(Beginning of PROVIDED MATERIAL)

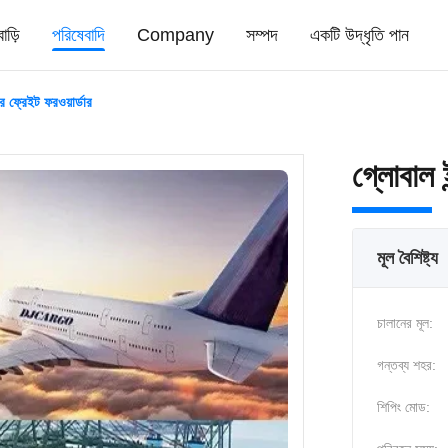
বাড়ি
পরিষেবাদি
Company
সম্পদ
একটি উদ্ধৃতি পান
ার ফ্রেইট ফরওয়ার্ডার
গ্লোবাল ই
মূল বৈশিষ্ট্য
চালানের মূল:
গন্তব্য শহর:
শিপিং মোড:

(End of PROVIDED MATERIAL)

→ **ABOUT THIS EXERCISE**
Copy all the records above exactly, but leave out the pictures.

→ **OUTPUT OF THE TASK**
বাড়ি
পরিষেবাদি
Company
সম্পদ
একটি উদ্ধৃতি পান
ার ফ্রেইট ফরওয়ার্ডার
গ্লোবাল ই
মূল বৈশিষ্ট্য
চালানের মূল:
গন্তব্য শহর:
শিপিং মোড:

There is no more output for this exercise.